The protest last Sunday at Sanamchai, the large open field opposite Phuket Provincial Hall, was relatively peaceful given the huge number of people who took part (story here). Many came from across the region to attend, and it could easily have been the largest crowd ever assembled on the island; for a political cause it certainly was.
The right to assemble in this way is enshrined in the Constitution, as it should be. Yet the powers that be in Phuket, with its tourism-based economy, need to think long and hard about the effects, both immediate and potential, that can result from hosting such gatherings. Put bluntly, this is not the kind of event we need.
The main problem with political protests being held far from the capital is that they may do more harm locally than good. We were lucky that last weekend’s protests ended with no loss of life and limited property damage. But the potential for disaster when so many people converge in one place, at one time, always needs to be considered. We dodged a bullet with the SuperCheap fire (story here), but bullet-dodging is another exercise that seldom ends well.

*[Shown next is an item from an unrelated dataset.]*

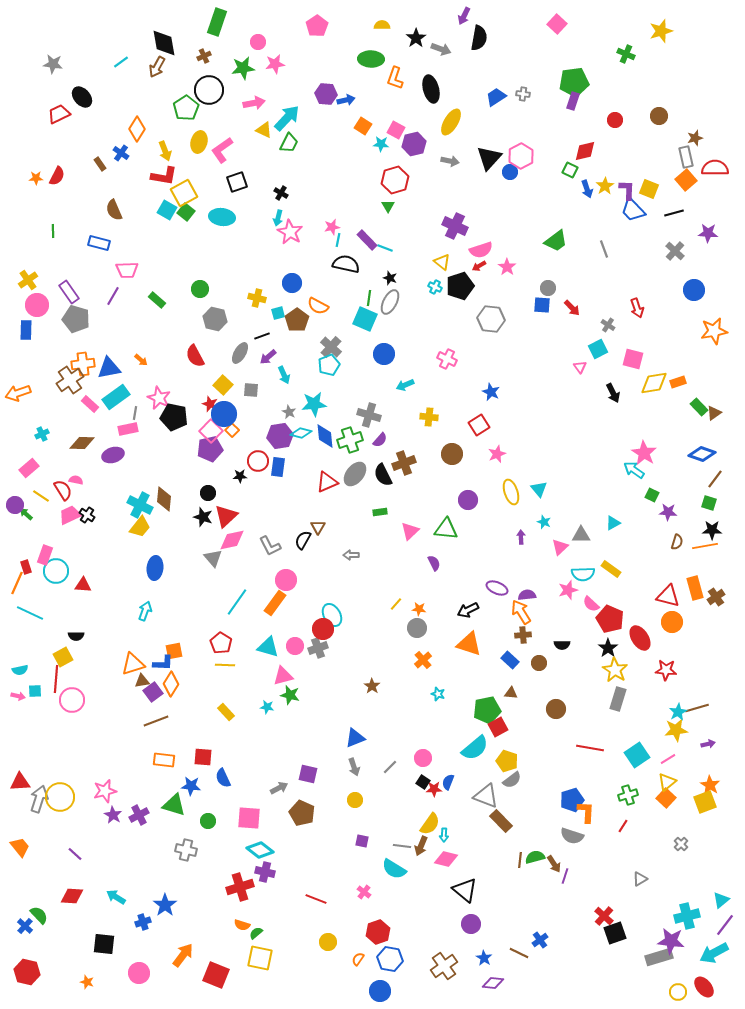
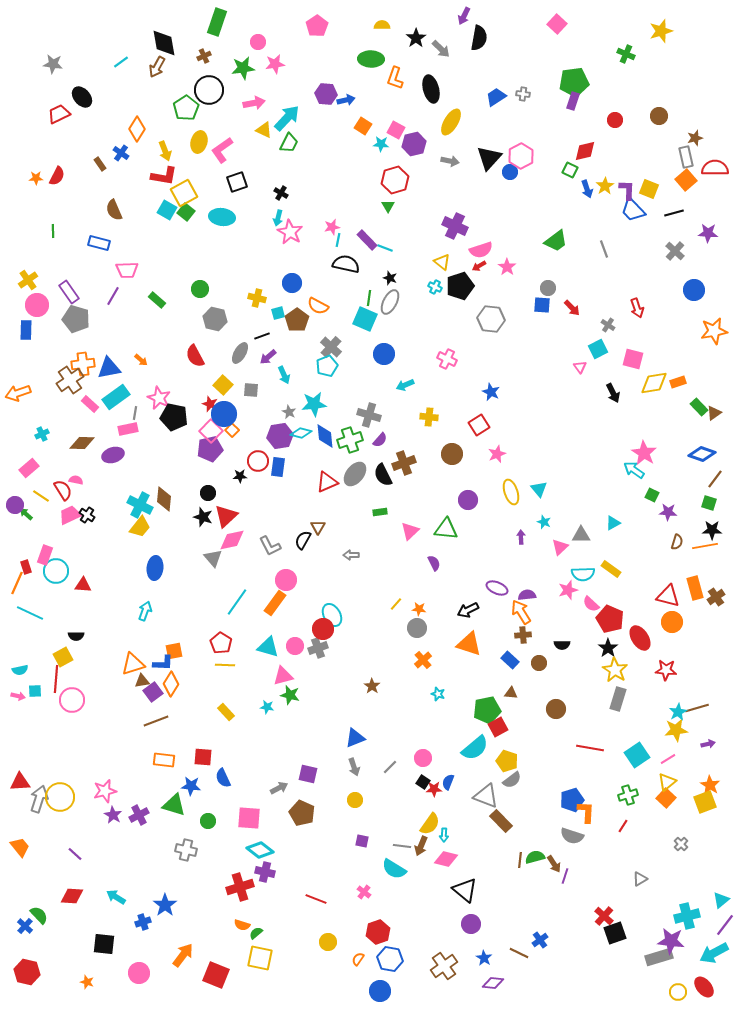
gray arrow at (441, 49): rotated 24 degrees clockwise
cyan pentagon at (329, 365): moved 2 px left, 1 px down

Also, Thailand has a long history of political protests that have ended in brutal violence. But what have we gotten back from all the lost lives, spent bullets, burned calories, wasted time and plummeting tourism figures?
Not much, apart from developing the embarrassing reputation as a world leader in this sad realm. Even when carried out peacefully, generally all that results from political protests in Thailand is more of the same problems. “Cutting off the head” does not work.
Thailand seems to have overtaken South Korea internationally as the country most often associated with protests, which highlights the repeated failings of our democracy. Meanwhile, most Thai political protests have been limited in their long-term impact because they occur within the same social framework that allowed the underlying problems to develop in the first place: a toxic substrate of widespread corruption.
Local political leaders need to understand that adding “protest” to the reasons to come to Phuket is a bad idea. And passing off local movements as “grassroots” is particularly hard to do when so many life-long politicians are involved.
Not only do we have much to lose from hosting large-scale political protests, but such events also seem at odds with an island that markets itself as a tropical resort destination.